1. Consider the background to the clients business and ascertain any problem for that sector of the industry, which may affect his audit work.
2. Consider an outline plan of his audit including the extent to which he may wish to rely upon internal controls and the extent to which work can be allocated to interim or final audit stages.
3. Assess the effect of legislation or accounting practice on the financial statements of the client.
4. Review any management or interim accounts which the client may have preferred as these may indicate areas of concern in his audit.

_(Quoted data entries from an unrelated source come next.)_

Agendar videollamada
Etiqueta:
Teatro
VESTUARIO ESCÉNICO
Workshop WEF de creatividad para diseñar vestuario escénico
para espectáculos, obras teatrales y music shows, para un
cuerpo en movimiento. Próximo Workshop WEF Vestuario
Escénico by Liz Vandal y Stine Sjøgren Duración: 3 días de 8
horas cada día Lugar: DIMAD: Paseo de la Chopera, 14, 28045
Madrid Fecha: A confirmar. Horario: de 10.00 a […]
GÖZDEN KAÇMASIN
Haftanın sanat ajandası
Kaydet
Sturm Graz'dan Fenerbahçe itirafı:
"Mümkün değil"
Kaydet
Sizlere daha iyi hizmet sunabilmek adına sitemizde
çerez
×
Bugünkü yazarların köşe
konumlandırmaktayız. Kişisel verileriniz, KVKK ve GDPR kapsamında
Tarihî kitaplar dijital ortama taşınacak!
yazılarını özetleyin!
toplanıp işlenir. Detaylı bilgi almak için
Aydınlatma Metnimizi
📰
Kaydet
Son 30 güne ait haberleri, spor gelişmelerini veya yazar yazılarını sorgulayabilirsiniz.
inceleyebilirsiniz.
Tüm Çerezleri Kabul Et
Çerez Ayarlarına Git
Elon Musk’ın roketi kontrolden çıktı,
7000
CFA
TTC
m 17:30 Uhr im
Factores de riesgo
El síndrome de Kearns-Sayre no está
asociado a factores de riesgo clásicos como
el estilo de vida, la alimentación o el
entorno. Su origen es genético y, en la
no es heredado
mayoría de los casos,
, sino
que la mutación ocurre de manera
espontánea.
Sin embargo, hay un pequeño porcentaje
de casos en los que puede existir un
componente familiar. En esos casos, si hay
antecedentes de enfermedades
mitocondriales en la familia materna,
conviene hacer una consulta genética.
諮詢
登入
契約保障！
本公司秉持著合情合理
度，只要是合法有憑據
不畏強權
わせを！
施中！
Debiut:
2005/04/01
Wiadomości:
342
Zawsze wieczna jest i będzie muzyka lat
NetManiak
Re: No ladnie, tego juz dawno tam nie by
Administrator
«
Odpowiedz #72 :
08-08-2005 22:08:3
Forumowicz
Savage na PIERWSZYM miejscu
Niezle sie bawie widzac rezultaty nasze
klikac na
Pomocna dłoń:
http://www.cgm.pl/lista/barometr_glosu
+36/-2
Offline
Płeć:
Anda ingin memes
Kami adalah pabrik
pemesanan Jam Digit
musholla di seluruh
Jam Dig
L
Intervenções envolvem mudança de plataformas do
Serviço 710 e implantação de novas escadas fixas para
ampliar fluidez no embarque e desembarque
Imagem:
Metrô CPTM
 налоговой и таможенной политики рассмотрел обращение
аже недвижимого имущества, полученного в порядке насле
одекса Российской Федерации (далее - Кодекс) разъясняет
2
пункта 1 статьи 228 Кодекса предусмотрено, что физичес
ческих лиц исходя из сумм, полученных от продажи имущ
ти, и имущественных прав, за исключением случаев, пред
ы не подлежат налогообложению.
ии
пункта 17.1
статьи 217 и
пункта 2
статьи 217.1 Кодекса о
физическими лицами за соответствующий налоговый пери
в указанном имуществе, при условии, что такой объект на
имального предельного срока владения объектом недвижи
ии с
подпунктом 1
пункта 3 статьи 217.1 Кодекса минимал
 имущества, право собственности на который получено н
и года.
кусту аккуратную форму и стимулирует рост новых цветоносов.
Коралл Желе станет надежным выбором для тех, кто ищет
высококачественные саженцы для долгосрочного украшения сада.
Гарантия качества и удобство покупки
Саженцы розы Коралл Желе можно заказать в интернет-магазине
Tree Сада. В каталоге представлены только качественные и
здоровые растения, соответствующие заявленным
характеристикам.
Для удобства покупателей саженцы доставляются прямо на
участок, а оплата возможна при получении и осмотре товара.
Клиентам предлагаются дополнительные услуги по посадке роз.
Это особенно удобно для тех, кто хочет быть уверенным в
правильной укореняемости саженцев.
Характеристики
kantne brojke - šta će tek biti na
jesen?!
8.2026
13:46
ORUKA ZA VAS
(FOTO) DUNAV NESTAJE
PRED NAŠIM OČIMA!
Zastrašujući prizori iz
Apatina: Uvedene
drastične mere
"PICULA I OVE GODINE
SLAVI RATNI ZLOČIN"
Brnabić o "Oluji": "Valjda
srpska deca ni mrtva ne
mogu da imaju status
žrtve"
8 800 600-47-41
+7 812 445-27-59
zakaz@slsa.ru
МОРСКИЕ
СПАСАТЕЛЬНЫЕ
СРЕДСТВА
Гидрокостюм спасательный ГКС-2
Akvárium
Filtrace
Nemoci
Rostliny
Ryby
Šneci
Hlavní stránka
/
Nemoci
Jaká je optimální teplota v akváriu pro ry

5. Meet the senior management of the client to identify problem areas e.g. material variances between budgeted and actual results
6. Consider the timing of significant phases in the preparation of the financial statements
e.g. dates of stock taking, balancing of personal ledgers, preparation of trial balance and draft accounts
7. Consider the extent to which the clients employees may be able to analyse and summarize the financial data and the relevance to his audit work carried out by the clients internal auditors.
8. Consider the need for expert advise
9. Determine the number and grade of audit staff to be allocated to each stage of the audit.
10. Consult members of the audit team to discuss any foreseeable problems. Often the partners will consult the manager who then becomes responsible for communication with other personnel used on that particular job.
11. A budget should be prepared allocating the time of each member or grade of the audit team. This budget should be used to control the time spent on that audit and any major variation investigated by the manager.
12. The client should be informed of the expected date of attendance by the auditor‘s staff and his agreement obtained.